My experience is that rude behaviour is never forced upon people by circumstance. Some people are rude by nature, some people aren’t. Don’t tell me you have to be rude to people like him because of such and such. That’s just rationalization.

Argue with idiots, and you become an idiot.
—Paul Graham, What You Can't Say

The moral of the story is this: do not be lured into taunting or insulting someone on the premise that they are wrong, stupid, or rude themselves. They’re an idiot. Fine. Keep that opinion to yourself. Sharing it with the whole world literally drags you into the muck and reflects very poorly on your character.

I am not giving you advice here, I am sharing a painful realization. Looking back on many of my own exchanges, once the heat of the moment passes, I am often dismayed at what I have written, at the tone I have taken, at the sheer meanness of my flames.

Learn from my experience: if there is no intellectual benefit to be had from a discussion, walk away.




p.s. My comment policy on my blog, as always, is that rudeness to me is always tolerated. Well, I prefer that you not be profane, as a courtesy to other readers, but being mean to me is always acceptable.
 

Comments on “Off Topic: Meanies!:
Part of the problem is caused by the medium itself - there's a great post from a few years back called The Tyranny of Email which attempts to explain some of this (in the context of email, but forums are reasonably similar).
 
While you are right, you must admit that he sucked them in masterfully. I mean, the buzzwords, the "theory" and the hook (paraphrase "I encrypted my files with my compressor and then deleted originals").
I understand them to a point. They have this group to discuss real topics and here comes along a brash individual, spewing rhetoric and bucking the conventions. It was amusing to say the least.
 
I understand why people would want to police a group, to maintain a high signal-to-noise ratio and to keep it on-topic.

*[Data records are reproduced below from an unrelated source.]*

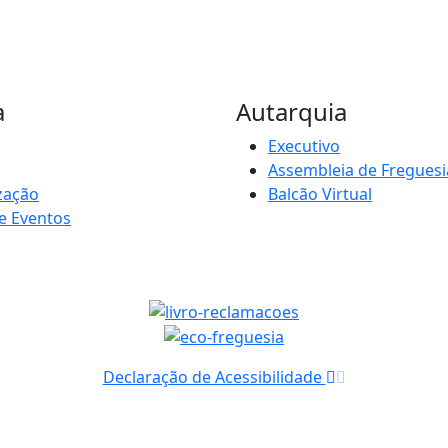
a
Autarquia
Executivo
Assembleia de Freguesi
zação
Balcão Virtual
e Eventos
Declaração de Acessibilidade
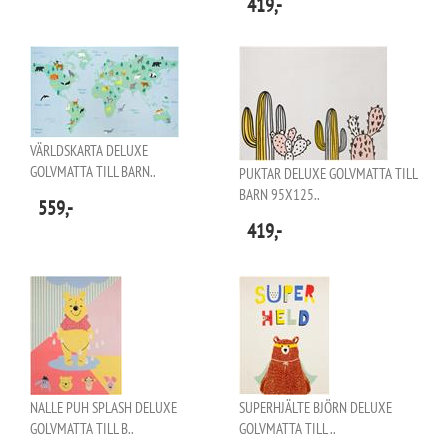
419,-
VÄRLDSKARTA DELUXE
GOLVMATTA TILL BARN..
PUKTAR DELUXE GOLVMATTA TILL
BARN 95X125..
559,-
419,-
NALLE PUH SPLASH DELUXE
SUPERHJÄLTE BJÖRN DELUXE
GOLVMATTA TILL B..
GOLVMATTA TILL ..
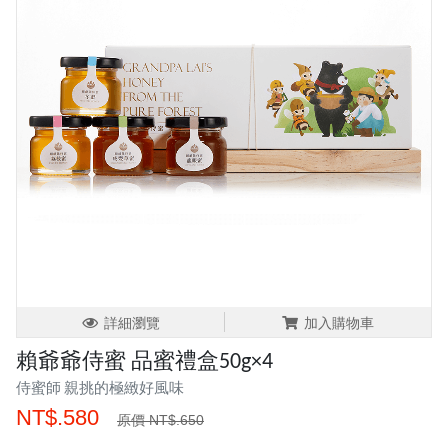
詳細瀏覽
加入購物車
賴爺爺侍蜜 品蜜禮盒50g×4
侍蜜師 親挑的極緻好風味
NT$.580
原價 NT$.650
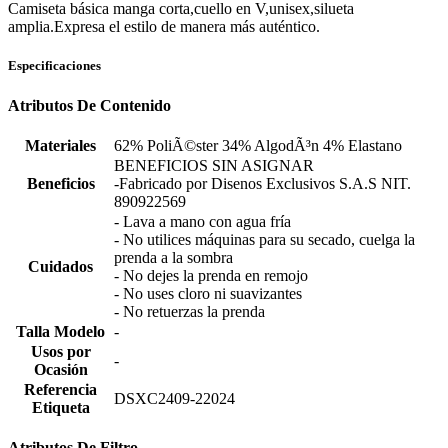
Camiseta básica manga corta,cuello en V,unisex,silueta
amplia.Expresa el estilo de manera más auténtico.
Especificaciones
Atributos De Contenido
Materiales
62% PoliÃ©ster 34% AlgodÃ³n 4% Elastano
BENEFICIOS SIN ASIGNAR
Beneficios
-Fabricado por Disenos Exclusivos S.A.S NIT.
890922569
- Lava a mano con agua fría
- No utilices máquinas para su secado, cuelga la
prenda a la sombra
Cuidados
- No dejes la prenda en remojo
- No uses cloro ni suavizantes
- No retuerzas la prenda
Talla Modelo
-
Usos por
-
Ocasión
Referencia
DSXC2409-22024
Etiqueta
Atributos De Filtro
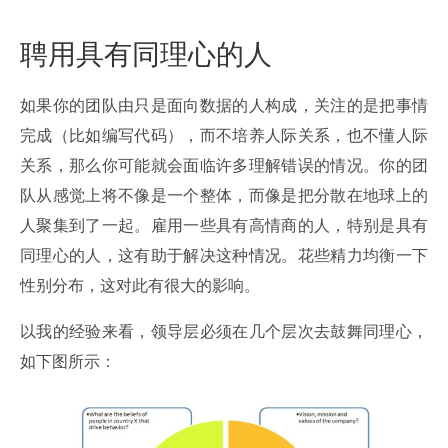
聘用具有同理心的人
如果你的团队由只是面向数据的人构成，关注的是把事情
完成（比如编写代码），而不培养人际关系，也不懂人际
关系，那么你可能就会面临许多理解错误的情况。你的团
队从感觉上将不像是一个整体，而像是把分散在地球上的
人聚集到了一起。雇用一些具有高情商的人，特别是具有
同理心的人，这有助于解决这种情况。花些精力均衡一下
性别分布，这对此有很大的影响。
以我的经验来看，领导层必须在几个层次去鼓舞同理心，
如下图所示：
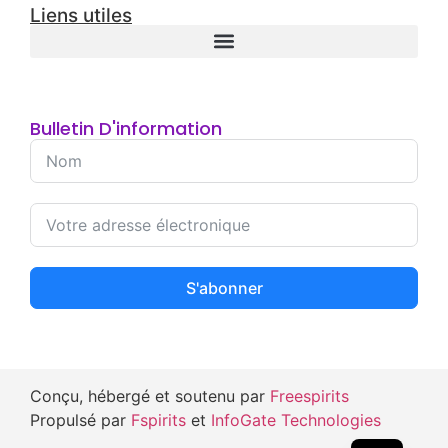
Liens utiles
Bulletin D'information
S'abonner
Conçu, hébergé et soutenu par
Freespirits
Propulsé par
Fspirits
et
InfoGate Technologies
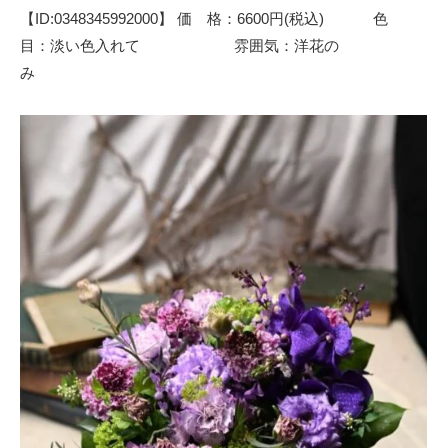
【ID:0348345992000】 価 格：6600円(税込) 色
目：淡い色入れて 雰囲気：洋花の
み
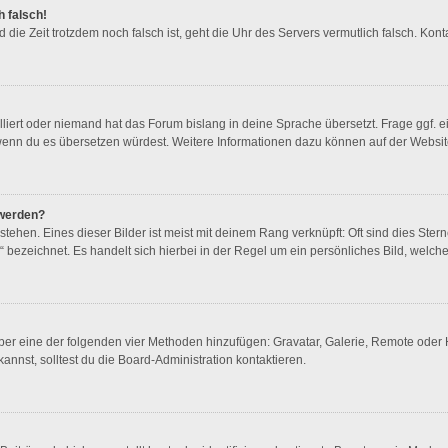
h falsch!
und die Zeit trotzdem noch falsch ist, geht die Uhr des Servers vermutlich falsch. K
lliert oder niemand hat das Forum bislang in deine Sprache übersetzt. Frage ggf. e
en, wenn du es übersetzen würdest. Weitere Informationen dazu können auf der Websi
 werden?
ehen. Eines dieser Bilder ist meist mit deinem Rang verknüpft: Oft sind dies Ster
 bezeichnet. Es handelt sich hierbei in der Regel um ein persönliches Bild, welche
 über eine der folgenden vier Methoden hinzufügen: Gravatar, Galerie, Remote ode
nst, solltest du die Board-Administration kontaktieren.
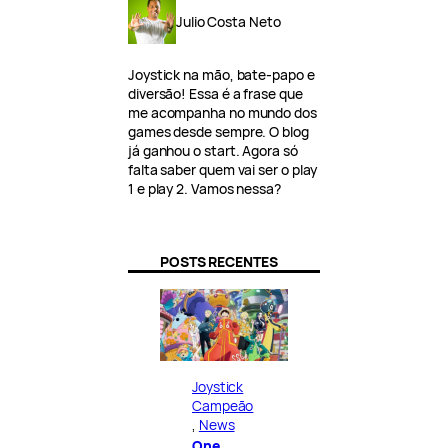
Julio Costa Neto
Joystick na mão, bate-papo e
diversão! Essa é a frase que
me acompanha no mundo dos
games desde sempre. O blog
já ganhou o start. Agora só
falta saber quem vai ser o play
1 e play 2. Vamos nessa?
POSTS RECENTES
Joystick
Campeão
, 
News
One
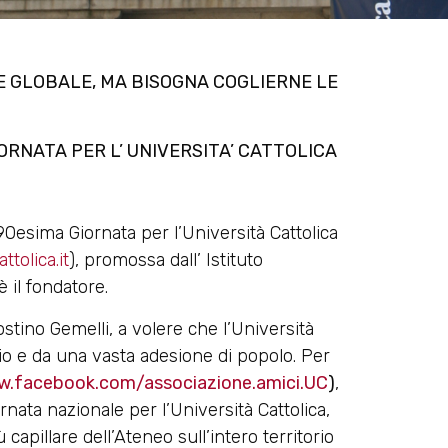
 GLOBALE, MA BISOGNA COGLIERNE LE
GIORNATA
PER L’ UNIVERSITA’ CATTOLICA
 90esima Giornata per l’Università Cattolica
tolica.it
), promossa dall’ Istituto
 il fondatore.
tino Gemelli, a volere che l’Università
rio e da una vasta adesione di popolo. Per
.facebook.com/associazione.amici.UC
)
,
ornata nazionale per l’Università Cattolica,
apillare dell’Ateneo sull’intero territorio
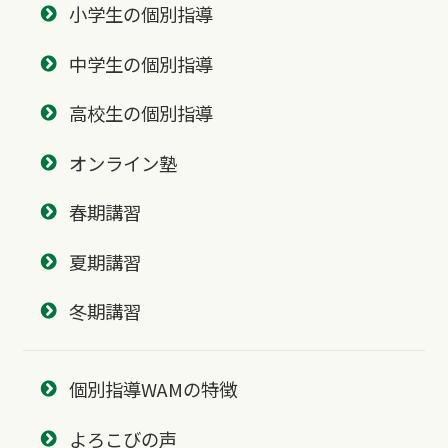
小学生の個別指導
中学生の個別指導
高校生の個別指導
オンライン塾
春期講習
夏期講習
冬期講習
個別指導WAMの特徴
よろこびの声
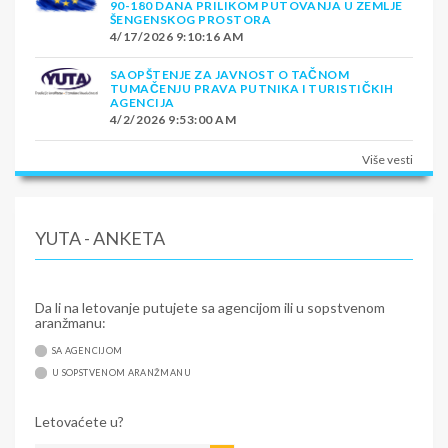
90-180 DANA PRILIKOM PUTOVANJA U ZEMLJE
ŠENGENSKOG PROSTORA
4/17/2026 9:10:16 AM
SAOPŠTENJE ZA JAVNOST O TAČNOM
TUMAČENJU PRAVA PUTNIKA I TURISTIČKIH
AGENCIJA
4/2/2026 9:53:00 AM
Više vesti
YUTA - ANKETA
Da li na letovanje putujete sa agencijom ili u sopstvenom
aranžmanu:
SA AGENCIJOM
U SOPSTVENOM ARANŽMANU
Letovaćete u?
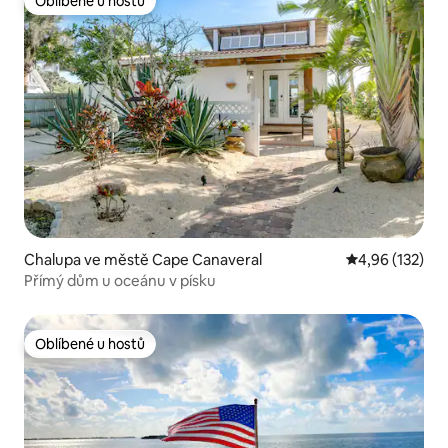
Oblíbené u hostů
Oblíbené u hostů
Chalupa ve městě Cape Canaveral
Průměrné hodn
4,96 (132)
Přímý dům u oceánu v písku
Oblíbené u hostů
Oblíbené u hostů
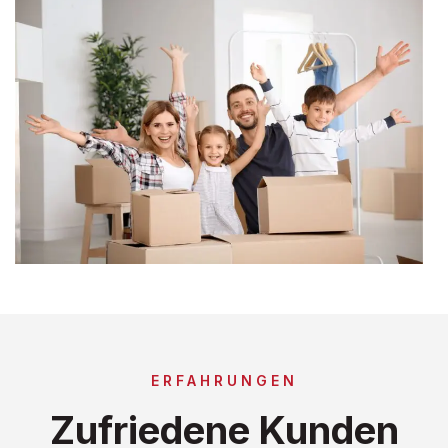
ERFAHRUNGEN
Zufriedene Kunden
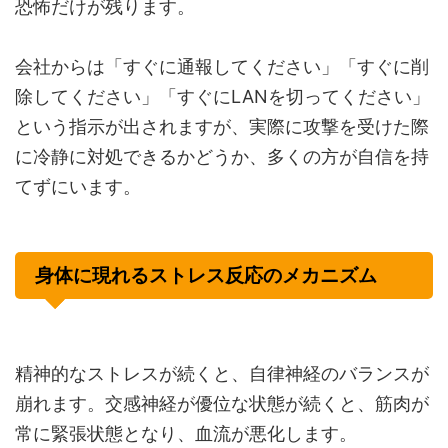
恐怖だけが残ります。
会社からは「すぐに通報してください」「すぐに削
除してください」「すぐにLANを切ってください」
という指示が出されますが、実際に攻撃を受けた際
に冷静に対処できるかどうか、多くの方が自信を持
てずにいます。
身体に現れるストレス反応のメカニズム
精神的なストレスが続くと、自律神経のバランスが
崩れます。交感神経が優位な状態が続くと、筋肉が
常に緊張状態となり、血流が悪化します。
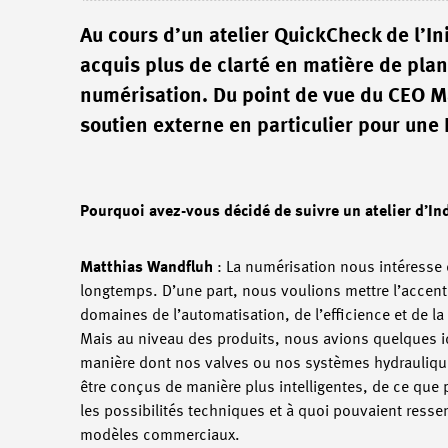
Au cours d’un atelier QuickCheck de l’In
acquis plus de clarté en matière de plan
numérisation. Du point de vue du CEO Ma
soutien externe en particulier pour une
Pourquoi avez-vous décidé de suivre un atelier d’In
Matthias Wandfluh
: La numérisation nous intéresse
longtemps. D’une part, nous voulions mettre l’accent
domaines de l’automatisation, de l’efficience et de la
Mais au niveau des produits, nous avions quelques i
manière dont nos valves ou nos systèmes hydrauliqu
être conçus de manière plus intelligentes, de ce que 
les possibilités techniques et à quoi pouvaient resse
modèles commerciaux.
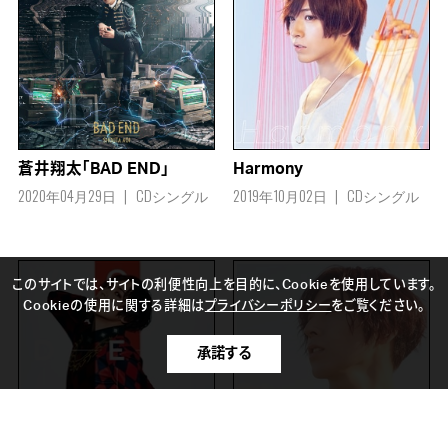
蒼井翔太「BAD END」
Harmony
2020年04月29日
CDシングル
2019年10月02日
CDシングル
このサイトでは、サイトの利便性向上を目的に、Cookieを使用しています。
Cookieの使用に関する詳細は
プライバシーポリシー
をご覧ください。
承諾する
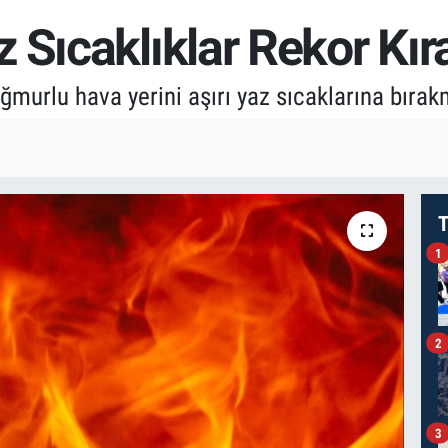
 Sıcaklıklar Rekor Kı
ağmurlu hava yerini aşırı yaz sıcaklarına bırak
T
1
2
3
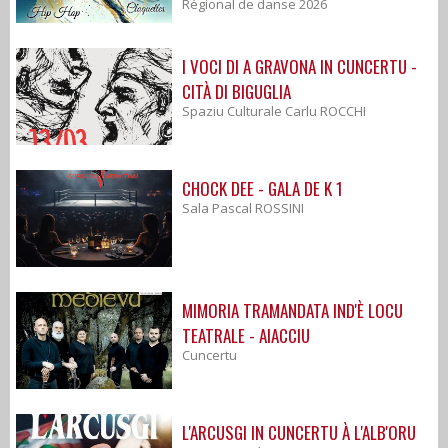
Régional de danse 2026
I VOCI DI A GRAVONA IN CUNCERTU -
CITÀ DI BIGUGLIA
Spaziu Culturale Carlu ROCCHI
CHOCK DEE - GALA DE K 1
Sala Pascal ROSSINI
MIMORIA TRAMANDATA IND'È LOCU
TEATRALE - AIACCIU
Cuncertu
L'ARCUSGI IN CUNCERTU À L'ALB'ORU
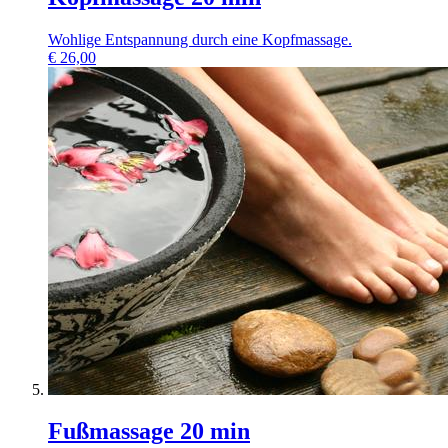
Wohlige Entspannung durch eine Kopfmassage.
€
26,00
Fußmassage 20 min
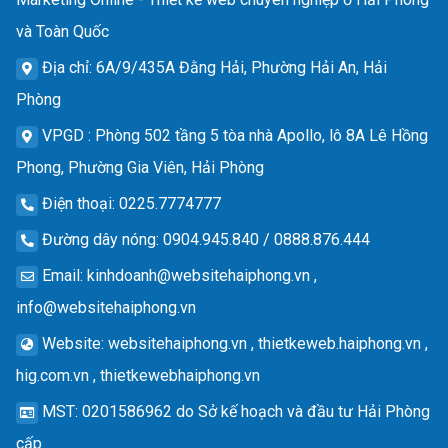
và Toàn Quốc
Địa chỉ
: 6A/9/435A Đằng Hải, Phường Hải An, Hải
Phòng
VPGD
: Phòng 502 tầng 5 tòa nhà Apollo, lô 8A Lê Hồng
Phong, Phường Gia Viên, Hải Phòng
Điện thoại
: 0225.7774777
Đường dây nóng
: 0904.945.840 / 0888.876.444
Email
:
kinhdoanh@websitehaiphong.vn
,
info@websitehaiphong.vn
Website
: websitehaiphong.vn , thietkeweb.haiphong.vn ,
hig.com.vn , thietkewebhaiphong.vn
MST
: 0201586962 do Sở kế hoạch và đầu tư Hải Phòng
cấp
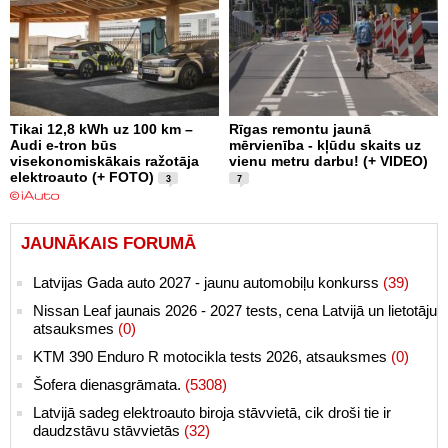
Tikai 12,8 kWh uz 100 km –
Rīgas remontu jaunā
Audi e-tron būs
mērvienība - kļūdu skaits uz
visekonomiskākais ražotāja
vienu metru darbu! (+ VIDEO)
elektroauto (+ FOTO)
3
7
JAUNĀKAIS FORUMĀ
Latvijas Gada auto 2027 - jaunu automobiļu konkurss
(39)
Nissan Leaf jaunais 2026 - 2027 tests, cena Latvijā un lietotāju
atsauksmes
(0)
KTM 390 Enduro R motocikla tests 2026, atsauksmes
(0)
Šofera dienasgrāmata.
(5308)
Latvijā sadeg elektroauto biroja stāvvietā, cik droši tie ir
daudzstāvu stāvvietās
(32)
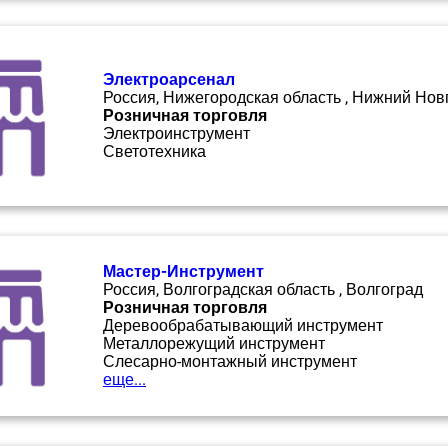
Электроарсенал
Россия, Нижегородская область , Нижний Нов
Розничная торговля
Электроинструмент
Светотехника
Мастер-Инструмент
Россия, Волгоградская область , Волгоград
Розничная торговля
Деревообрабатывающий инструмент
Металлорежущий инструмент
Слесарно-монтажный инструмент
еще...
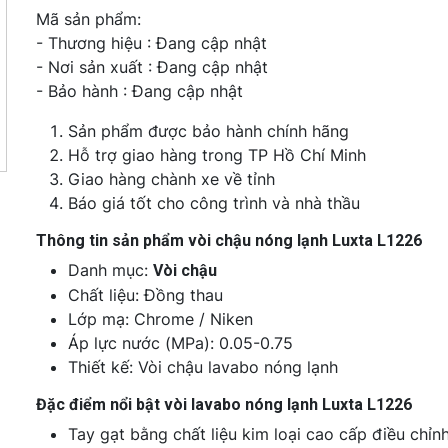
Mã sản phẩm:
- Thương hiệu : Đang cập nhật
- Nơi sản xuất : Đang cập nhật
- Bảo hành : Đang cập nhật
Sản phẩm được bảo hành chính hãng
Hỗ trợ giao hàng trong TP Hồ Chí Minh
Giao hàng chành xe về tỉnh
Báo giá tốt cho công trình và nhà thầu
Thông tin sản phẩm vòi chậu nóng lạnh Luxta L1226
Danh mục:
Vòi chậu
Chất liệu: Đồng thau
Lớp mạ: Chrome / Niken
Áp lực nước (MPa): 0.05-0.75
Thiết kế: Vòi chậu lavabo nóng lạnh
Đặc điểm nổi bật vòi lavabo nóng lạnh Luxta L1226
Tay gạt bằng chất liệu kim loại cao cấp điều chỉnh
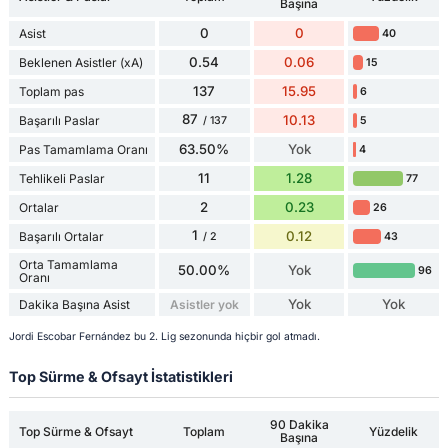
Başına
0
0
Asist
40
0.54
0.06
Beklenen Asistler (xA)
15
137
15.95
Toplam pas
6
87
10.13
Başarılı Paslar
5
/ 137
63.50%
Yok
Pas Tamamlama Oranı
4
11
1.28
Tehlikeli Paslar
77
2
0.23
Ortalar
26
1
0.12
Başarılı Ortalar
43
/ 2
Orta Tamamlama
50.00%
Yok
96
Oranı
Yok
Yok
Dakika Başına Asist
Asistler yok
Jordi Escobar Fernández bu 2. Lig sezonunda hiçbir gol atmadı.
Top Sürme & Ofsayt İstatistikleri
90 Dakika
Top Sürme & Ofsayt
Toplam
Yüzdelik
Başına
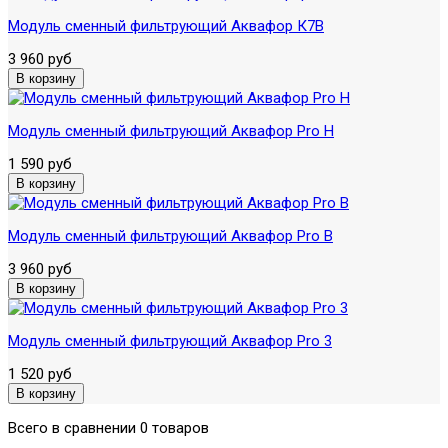
Модуль сменный фильтрующий Аквафор К7В
3 960 руб
Модуль сменный фильтрующий Аквафор Pro H
1 590 руб
Модуль сменный фильтрующий Аквафор Pro B
3 960 руб
Модуль сменный фильтрующий Аквафор Pro 3
1 520 руб
Всего в сравнении 0 товаров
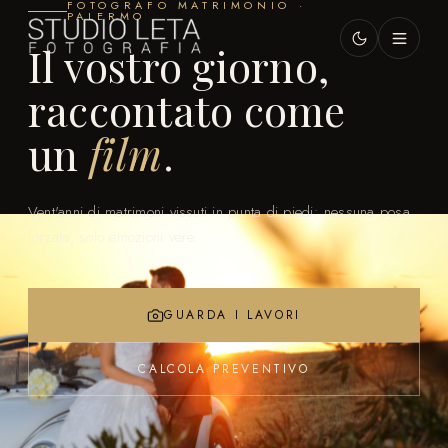
FOTOGRAFO MATRIMONIO ·
PALERMO
Il vostro giorno,
raccontato come
un
film
.
Vent'anni di matrimoni vissuti in punta di piedi: nessuna posa
forzata, solo emozioni vere.
GUARDA I LAVORI
CALCOLA PREVENTIVO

But I don't think flames have any positive effect on that, especially when dealing with an obvious troll.

And yes, it is amusing, which in itself is part of the problem. It provides an incentive for the group to tolerate or even encourage the flaming, which attracts more trolls!
 
Actually, its unfortunate that a culture of smug jerks has taken over usenet and other forums who will jump on anyone who shows up with an unconventional idea-- *especially* if they aren't a troll. These arrogant assholes think that any mention of an idea outside the mainstream must be attacked, and they have no integrity so they will attack it viciously and dishonestly.

A great example of this is the legion of holocaust deniers who invoke godwins law whenever anyone mentions fascism. Which is, of course, ironic given that it was living in a state of denial that allowed fascism to take hold in germany in the first place.

So, I have my own law: Anyone who calls another person on usenet a troll is actually the troll.

I havent' read the thread here in question- I've read enough. But I've been called a troll more than once and had others who supported me be accused of being sock-puppets... when our only crime was to passionately argue for an unpopular position.

Troll and sock-puppet and godwins law are the words of cowards who cannot actually make an argument- but who will stir up as much shit as they can without actually engaging on the point. And thus, these terms are really about the person using them more than the person they are used to attack.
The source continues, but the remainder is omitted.